Does Rationalism Mandate seeing Judeopathy as Naturalistic?
Here is something that I posted four years ago. It came to mind after reading about the United Nations Human Rights Council, which has condemned Israel more than almost every other country combined, and for which the only officially-mandated topic for its sessions is human rights abuses by Israel.
Is Judeopathy (a.k.a. antisemitism, but I dislike that word as it is inherently and deliberately misleading) a naturalistic phenomenon? That is to say, can it be entirely explained in terms of political, social and psychological reasons? Or is there some metaphysical factor involved?
Prof. Menachem Kellner explains that one of the differences between the mystical school of thought (as represented by R. Yehudah HaLevi) and Rambam's school of thought is that according to the former, there is an inherent metaphysical difference between Jews and non-Jews, whereas according to the latter there is none. From this and other things it probably follows that according to Rambam, Judeopathy is a naturalistic phenomenon.
Personally, I can't bring myself to believe that.
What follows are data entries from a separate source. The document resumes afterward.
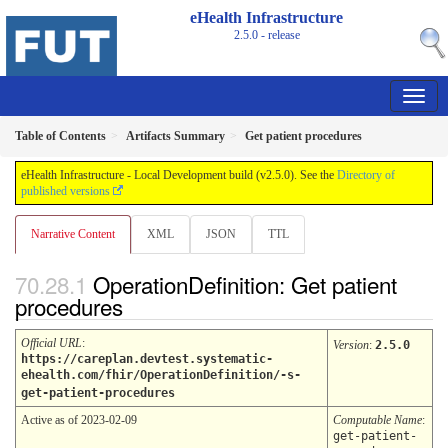
eHealth Infrastructure
2.5.0 - release
Table of Contents
Artifacts Summary
Get patient procedures
eHealth Infrastructure - Local Development build (v2.5.0). See the
Directory of
published versions
Narrative Content
XML
JSON
TTL
OperationDefinition: Get patient
procedures
Official URL
:
Version
:
2.5.0
https://careplan.devtest.systematic-
ehealth.com/fhir/OperationDefinition/-s-
get-patient-procedures
Active as of 2023-02-09
Computable Name
:
get-patient-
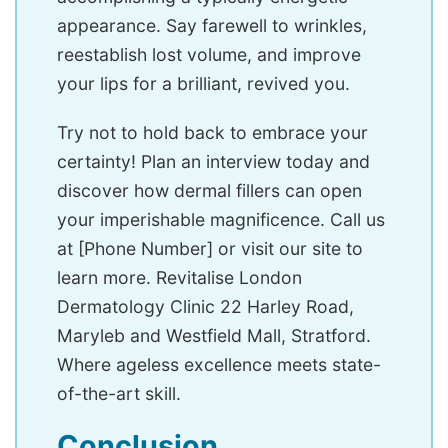
appearance. Say farewell to wrinkles,
reestablish lost volume, and improve
your lips for a brilliant, revived you.
Try not to hold back to embrace your
certainty! Plan an interview today and
discover how dermal fillers can open
your imperishable magnificence. Call us
at [Phone Number] or visit our site to
learn more. Revitalise London
Dermatology Clinic 22 Harley Road,
Maryleb and Westfield Mall, Stratford.
Where ageless excellence meets state-
of-the-art skill.
Conclusion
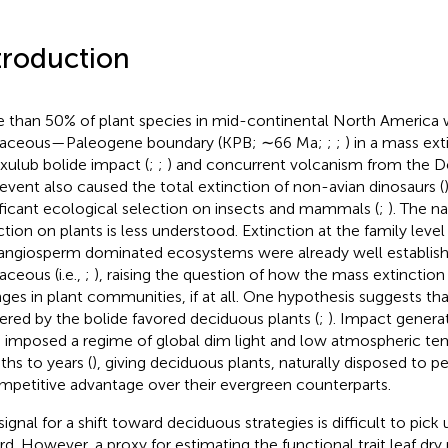
troduction
 than 50% of plant species in mid-continental North America w
taceous—Paleogene boundary (KPB; ∼66 Ma;
;
;
) in a mass ext
xulub bolide impact (
;
;
) and concurrent volcanism from the D
 event also caused the total extinction of non-avian dinosaurs (
ificant ecological selection on insects and mammals (
;
). The n
ction on plants is less understood. Extinction at the family level
angiosperm dominated ecosystems were already well establish
aceous (i.e.,
;
), raising the question of how the mass extinctio
ges in plant communities, if at all. One hypothesis suggests th
gered by the bolide favored deciduous plants (
;
). Impact genera
 imposed a regime of global dim light and low atmospheric te
hs to years (
), giving deciduous plants, naturally disposed to 
mpetitive advantage over their evergreen counterparts.
ignal for a shift toward deciduous strategies is difficult to pick u
rd. However, a proxy for estimating the functional trait leaf dr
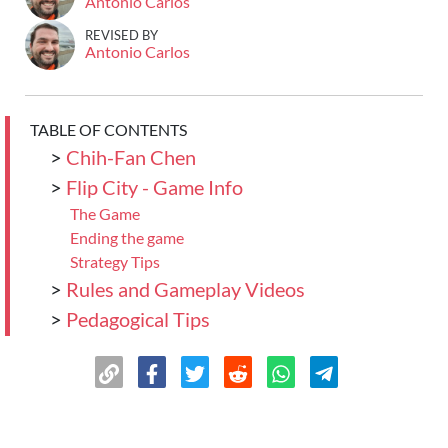
Antonio Carlos
REVISED BY
Antonio Carlos
TABLE OF CONTENTS
>
Chih-Fan Chen
>
Flip City - Game Info
The Game
Ending the game
Strategy Tips
>
Rules and Gameplay Videos
>
Pedagogical Tips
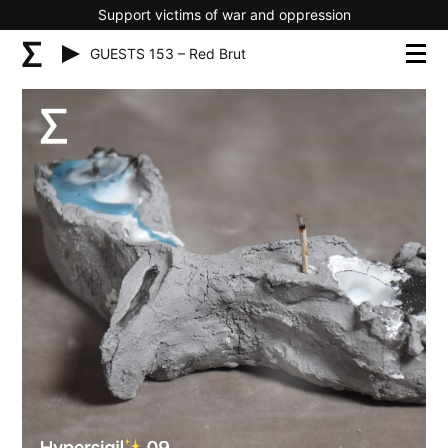
Support victims of war and oppression
GUESTS 153 – Red Brut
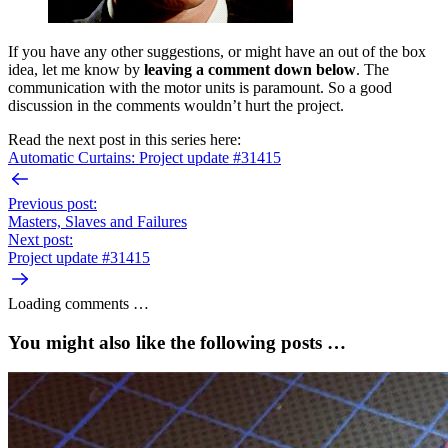
If you have any other suggestions, or might have an out of the box
idea, let me know by
leaving a comment down below
. The
communication with the motor units is paramount. So a good
discussion in the comments wouldn’t hurt the project.
Read the next post in this series here:
Automatic Curtains: Project update #31415
Previous post:
Masters, Slaves and Failures
Next post:
Project update #31415
Loading comments …
You might also like the following posts …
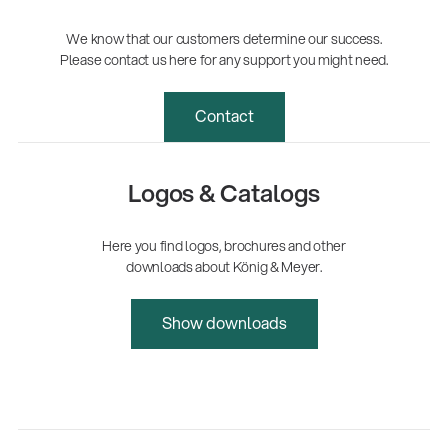
We know that our customers determine our success.
Please contact us here for any support you might need.
Contact
Logos & Catalogs
Here you find logos, brochures and other
downloads about König & Meyer.
Show downloads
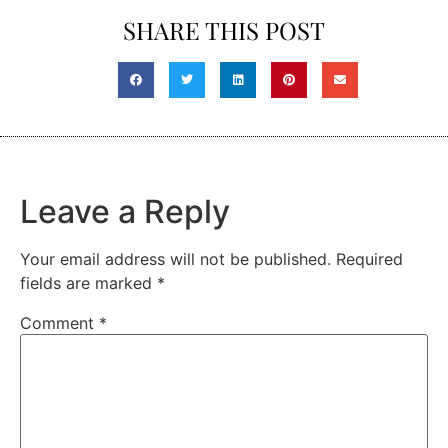
SHARE THIS POST
Leave a Reply
Your email address will not be published.
Required
fields are marked
*
Comment
*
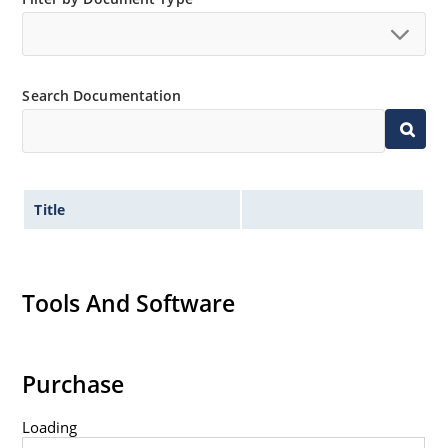
Search Documentation
Title
Tools And Software
Purchase
Loading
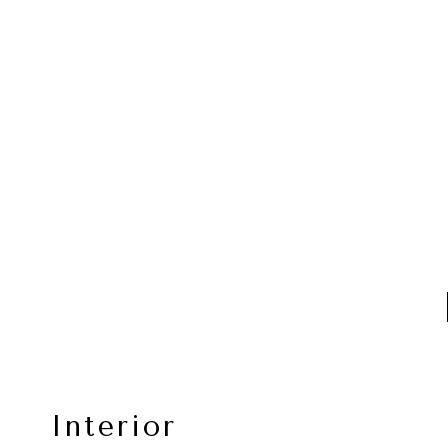
Interior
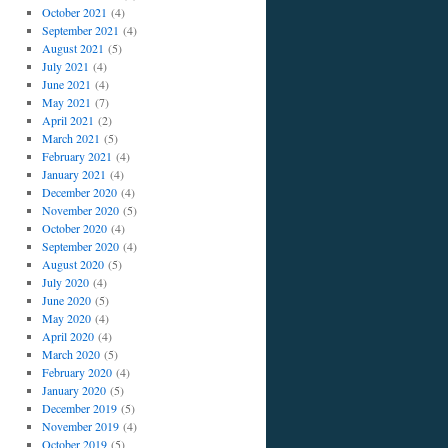
October 2021
(4)
September 2021
(4)
August 2021
(5)
July 2021
(4)
June 2021
(4)
May 2021
(7)
April 2021
(2)
March 2021
(5)
February 2021
(4)
January 2021
(4)
December 2020
(4)
November 2020
(5)
October 2020
(4)
September 2020
(4)
August 2020
(5)
July 2020
(4)
June 2020
(5)
May 2020
(4)
April 2020
(4)
March 2020
(5)
February 2020
(4)
January 2020
(5)
December 2019
(5)
November 2019
(4)
October 2019
(5)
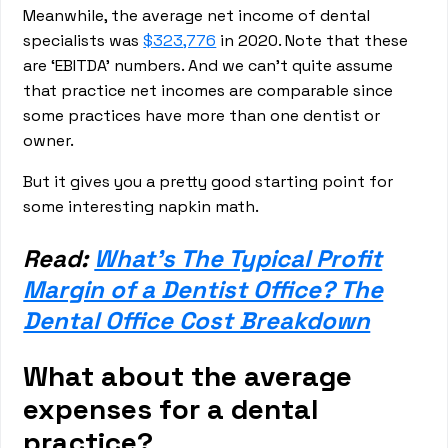
Meanwhile, the average net income of dental
specialists was
$323,776
in 2020. Note that these
are ‘EBITDA’ numbers. And we can’t quite assume
that practice net incomes are comparable since
some practices have more than one dentist or
owner.
But it gives you a pretty good starting point for
some interesting napkin math.
Read:
What’s The Typical Profit
Margin of a Dentist Office? The
Dental Office Cost Breakdown
What about the average
expenses for a dental
practice?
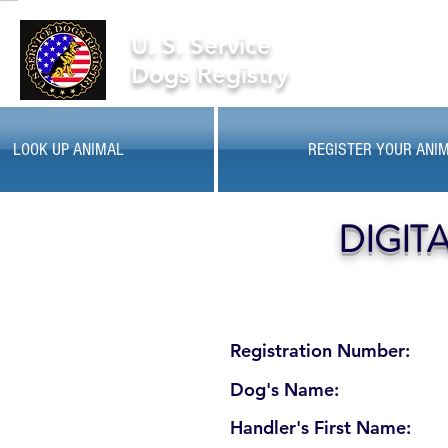
U. S. Service
Dogs Registry
LOOK UP ANIMAL
REGISTER YOUR ANI
DIGIT
Registration Number:
Dog's Name:
Handler's First Name:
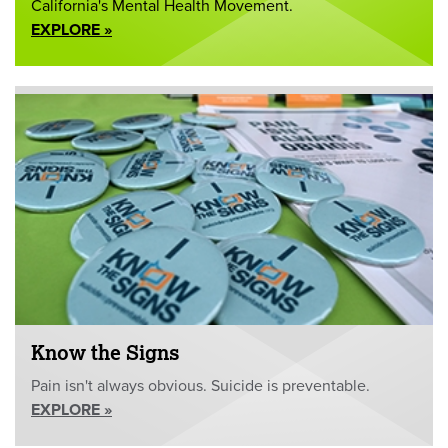
California's Mental Health Movement.
EXPLORE »
Know the Signs
Pain isn't always obvious. Suicide is preventable.
EXPLORE »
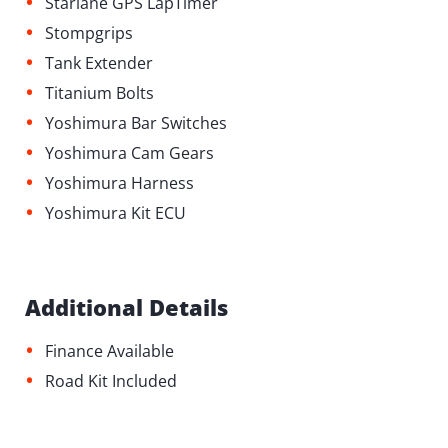
•
Starlane GPS LapTimer
•
Stompgrips
•
Tank Extender
•
Titanium Bolts
•
Yoshimura Bar Switches
•
Yoshimura Cam Gears
•
Yoshimura Harness
•
Yoshimura Kit ECU
Additional Details
•
Finance Available
•
Road Kit Included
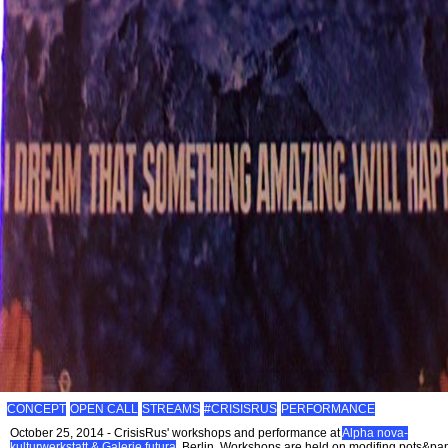
CONCEPT
OPEN CALL
STREAMS
#CRISISRUS
PERFORMANCE
October 25, 2014 - CrisisRus' workshops and performance at
Alpha nova-
kulturwerkstatt & Galerie futura
, Berlin. Workshops are held on modifing pots&pa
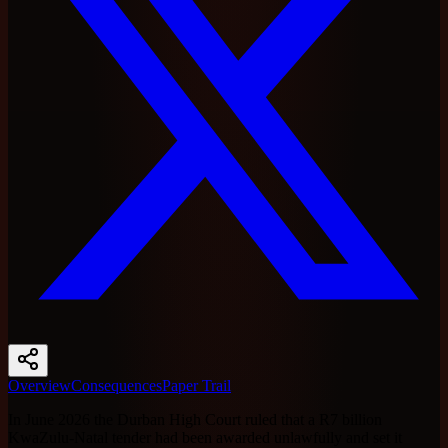
Overview
Consequences
Paper Trail
In June 2026 the Durban High Court ruled that a R7 billion
KwaZulu-Natal tender had been awarded unlawfully and set it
About 12 years ago I engaged in an extensive study of Judeopathy. (I even wrote a book on it, largely based on the teachings of Rav Moshe Shapiro, that I never published.) In the course of my research, one study that I read (Grosser and Halperin, Anti-Semitism, Citadel Press 1976) concluded that there are one hundred and eighteen factors that must be invoked to account for antisemitism! The longevity, extent, and irrationality of the phenomenon led me to the conclusion that it cannot be reduced to a solely naturalistic phenomenon.
Does that mean that I am not a rationalist? That depends on how one defines and applies rationalism.